◆ **Records supplied**
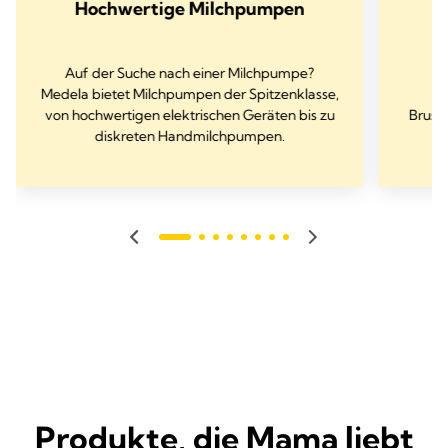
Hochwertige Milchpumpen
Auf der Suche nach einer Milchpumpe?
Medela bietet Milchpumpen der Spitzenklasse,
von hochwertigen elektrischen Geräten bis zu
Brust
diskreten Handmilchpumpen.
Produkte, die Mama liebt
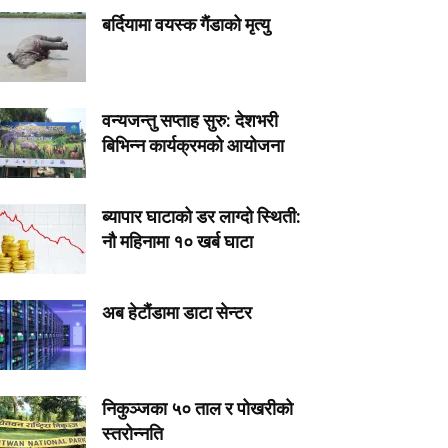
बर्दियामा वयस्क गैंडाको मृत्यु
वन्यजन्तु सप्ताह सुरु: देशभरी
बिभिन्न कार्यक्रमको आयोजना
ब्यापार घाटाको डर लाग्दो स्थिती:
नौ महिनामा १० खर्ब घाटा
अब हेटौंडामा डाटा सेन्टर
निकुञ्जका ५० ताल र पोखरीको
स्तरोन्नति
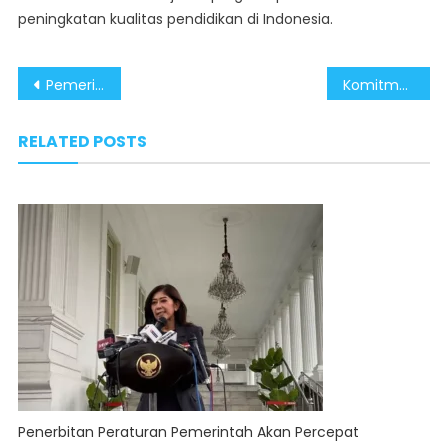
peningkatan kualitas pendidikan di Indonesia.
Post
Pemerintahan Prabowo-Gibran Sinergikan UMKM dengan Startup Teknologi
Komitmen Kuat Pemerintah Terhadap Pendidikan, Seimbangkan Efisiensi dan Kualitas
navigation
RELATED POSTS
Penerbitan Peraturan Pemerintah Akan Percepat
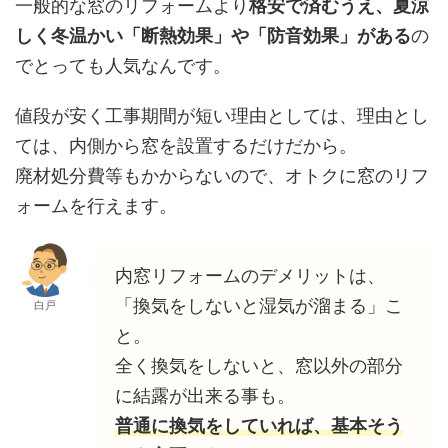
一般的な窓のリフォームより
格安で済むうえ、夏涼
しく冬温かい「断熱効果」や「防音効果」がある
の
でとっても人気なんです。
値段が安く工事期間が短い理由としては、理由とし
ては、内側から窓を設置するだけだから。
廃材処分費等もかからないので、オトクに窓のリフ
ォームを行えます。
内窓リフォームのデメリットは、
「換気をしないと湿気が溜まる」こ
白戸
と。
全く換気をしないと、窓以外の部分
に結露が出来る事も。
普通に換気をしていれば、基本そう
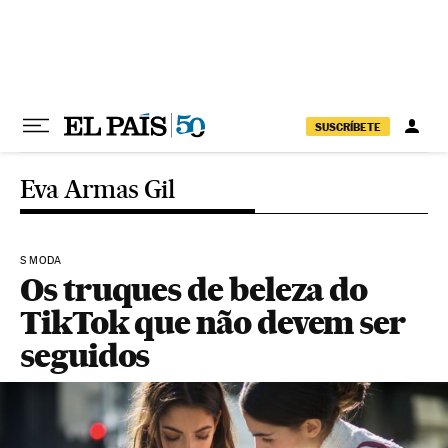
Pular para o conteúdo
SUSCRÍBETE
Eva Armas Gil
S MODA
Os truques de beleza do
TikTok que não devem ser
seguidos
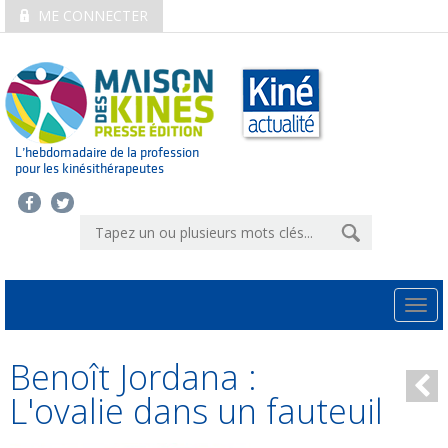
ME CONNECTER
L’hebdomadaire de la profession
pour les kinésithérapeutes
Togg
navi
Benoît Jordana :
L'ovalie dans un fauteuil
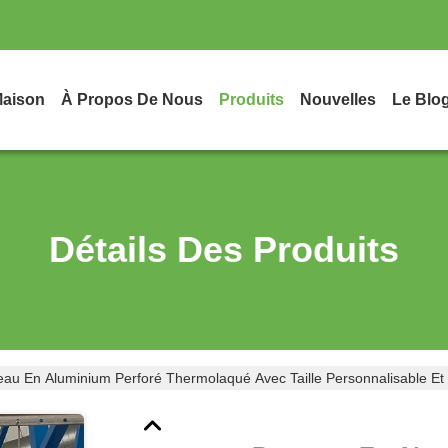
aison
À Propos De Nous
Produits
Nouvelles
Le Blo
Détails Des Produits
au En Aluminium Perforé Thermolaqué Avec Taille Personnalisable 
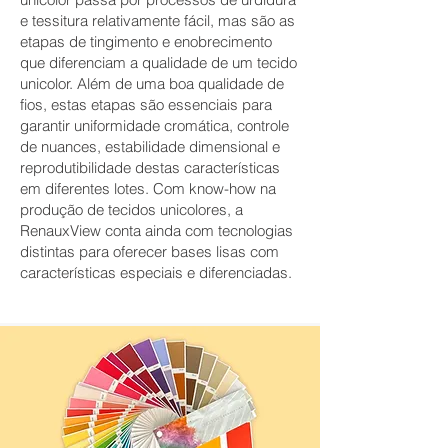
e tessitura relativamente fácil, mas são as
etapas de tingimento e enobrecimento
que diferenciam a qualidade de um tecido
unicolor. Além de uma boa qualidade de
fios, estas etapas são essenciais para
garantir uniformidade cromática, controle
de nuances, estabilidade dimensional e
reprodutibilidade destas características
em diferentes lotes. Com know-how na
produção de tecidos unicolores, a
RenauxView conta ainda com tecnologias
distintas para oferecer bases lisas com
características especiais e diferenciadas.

◆ **Work order**
Transcribe, word for word, the lines of the listing above from the one that contains "Penerbitan Peraturan Pemerintah Akan Percepat" through the one that contains "L’hebdomadaire de la profession", keeping both ends and dropping the pictures.

◆ **Response**
Penerbitan Peraturan Pemerintah Akan Percepat
一般的な窓のリフォームより
格安で済むうえ、夏涼
しく冬温かい「断熱効果」や「防音効果」がある
の
でとっても人気なんです。
値段が安く工事期間が短い理由としては、理由とし
ては、内側から窓を設置するだけだから。
廃材処分費等もかからないので、オトクに窓のリフ
ォームを行えます。
内窓リフォームのデメリットは、
「換気をしないと湿気が溜まる」こ
白戸
と。
全く換気をしないと、窓以外の部分
に結露が出来る事も。
普通に換気をしていれば、基本そう
Pular para o conteúdo
SUSCRÍBETE
Eva Armas Gil
S MODA
Os truques de beleza do
TikTok que não devem ser
seguidos
ME CONNECTER
L’hebdomadaire de la profession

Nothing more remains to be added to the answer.